Number of positive unordered integral solutions What are the number of positive unordered integral solutions for $a+b+c=36$
Solution given is $108.$.But I am getting $91$ as $$\frac{\binom{35}2-3\times16-1}{3!}.$$
$3\times16($ for $a=b$ cases and $1$ for $a=b=c$ cases)
please help me what is missing in this logic?

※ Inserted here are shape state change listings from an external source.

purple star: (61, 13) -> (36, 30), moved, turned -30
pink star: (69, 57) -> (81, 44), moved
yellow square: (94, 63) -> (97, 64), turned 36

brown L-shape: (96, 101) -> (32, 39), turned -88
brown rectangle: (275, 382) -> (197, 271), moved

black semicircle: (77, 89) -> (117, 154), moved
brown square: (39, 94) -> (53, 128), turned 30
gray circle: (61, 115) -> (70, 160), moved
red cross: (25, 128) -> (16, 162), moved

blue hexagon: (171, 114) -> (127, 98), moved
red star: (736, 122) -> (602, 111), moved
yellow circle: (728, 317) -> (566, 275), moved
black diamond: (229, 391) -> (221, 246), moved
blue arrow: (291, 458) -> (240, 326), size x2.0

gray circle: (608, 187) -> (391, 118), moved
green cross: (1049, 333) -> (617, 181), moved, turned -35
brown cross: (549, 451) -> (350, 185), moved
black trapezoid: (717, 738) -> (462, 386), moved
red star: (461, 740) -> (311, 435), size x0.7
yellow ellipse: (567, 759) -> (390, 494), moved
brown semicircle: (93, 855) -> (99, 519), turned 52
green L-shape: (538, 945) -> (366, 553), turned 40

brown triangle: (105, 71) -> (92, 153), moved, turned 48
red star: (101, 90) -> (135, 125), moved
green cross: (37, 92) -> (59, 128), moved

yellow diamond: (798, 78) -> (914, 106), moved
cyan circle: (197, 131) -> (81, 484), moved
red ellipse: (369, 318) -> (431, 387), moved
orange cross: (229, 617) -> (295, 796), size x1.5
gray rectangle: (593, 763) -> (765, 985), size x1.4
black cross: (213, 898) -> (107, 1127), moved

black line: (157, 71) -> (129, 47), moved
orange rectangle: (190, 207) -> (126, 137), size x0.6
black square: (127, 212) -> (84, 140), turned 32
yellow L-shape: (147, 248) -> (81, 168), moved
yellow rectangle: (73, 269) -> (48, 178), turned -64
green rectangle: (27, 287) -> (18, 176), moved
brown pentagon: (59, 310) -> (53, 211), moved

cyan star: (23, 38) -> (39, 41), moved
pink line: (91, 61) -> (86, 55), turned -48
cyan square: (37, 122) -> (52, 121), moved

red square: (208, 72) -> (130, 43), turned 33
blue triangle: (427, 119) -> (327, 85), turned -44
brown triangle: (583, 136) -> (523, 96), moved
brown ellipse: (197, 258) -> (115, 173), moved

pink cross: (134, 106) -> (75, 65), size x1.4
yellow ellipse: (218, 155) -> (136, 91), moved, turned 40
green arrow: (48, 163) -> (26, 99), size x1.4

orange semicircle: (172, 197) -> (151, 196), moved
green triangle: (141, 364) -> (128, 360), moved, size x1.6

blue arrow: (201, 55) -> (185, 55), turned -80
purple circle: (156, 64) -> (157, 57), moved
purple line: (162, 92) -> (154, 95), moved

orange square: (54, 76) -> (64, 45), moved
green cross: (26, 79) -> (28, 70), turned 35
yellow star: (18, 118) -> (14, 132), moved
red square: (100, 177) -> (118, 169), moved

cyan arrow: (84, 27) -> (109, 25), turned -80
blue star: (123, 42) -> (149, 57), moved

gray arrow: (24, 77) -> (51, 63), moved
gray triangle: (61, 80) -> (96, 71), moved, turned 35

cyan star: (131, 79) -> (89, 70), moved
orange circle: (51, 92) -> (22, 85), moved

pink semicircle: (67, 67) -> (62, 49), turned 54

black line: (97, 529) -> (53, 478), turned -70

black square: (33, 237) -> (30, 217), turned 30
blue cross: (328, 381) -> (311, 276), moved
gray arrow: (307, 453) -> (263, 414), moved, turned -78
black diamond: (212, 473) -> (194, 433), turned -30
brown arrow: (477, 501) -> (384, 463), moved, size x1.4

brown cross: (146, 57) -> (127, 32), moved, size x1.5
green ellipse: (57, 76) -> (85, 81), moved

 A: The idea of ${35\choose2}$ is that you are picking $a,a+b$. For $a<b<c$ you get the solution six times (corresponding to the permutations of $a,b,c$). But you only get the solution $12,12,12$ once by picking $12,24$. For a solution like $10,10,16$, you get it three times by picking $10,20$ or $10,26$ or $16,10$. So you have actually undercounted these cases. There are 17 cases $a,a,b$ including the case $12,12,12$ (we can take $a=1,2,\dots,17$). So before dividing by 6 we need to add back the 16 doubles three times each and the triple 5 times. Thus the answer is $$\frac{595+48+5}{6}=108$$ 
A: Your "positive unordered integral solutions" are called partitions (of $36$) into three parts, or $3$-partitions for short.
Since $a$, $b$, $c$ have to be $\geq1$, by "stars and bars" there are ${(36-3)+2\choose 2}=595$ ordered admissible triples summing to $36$. Here  each partition of $36$ with three different parts occurs six times, the $16$ $3$-partitions with exactly two equal parts occur  three times, and the partition $(12,12,12)$ occurs one time. If we now form the number
$$595+ 3\cdot 16+5\cdot 1=648$$
then all $3$-partitions of $36$ have been counted exactly six times. It follows that the number of $3$-partitions of $36$  is ${648\over6}=108$.
A: The number 91 that you have is the number of unordered triples $\{a,b,c\}$ such that $a,b,c$ are all distinct. For the number of unordered triples, add the 16 and 1 to get 108.
A: If $P(n,k)$ denotes the number of $k$ partitions of $n$, then we have the recurrence relation $$P(n,k) = P(n-k,k) + P(n-1,k-1)$$ Also note that $P(2m,2) = m$ and $P(2m+1,2) = 2$. Using these, it is easy to show that $P(6n,3) = 3n^2$. Hence $P(36,3) = 3\cdot 6^2 = 108$.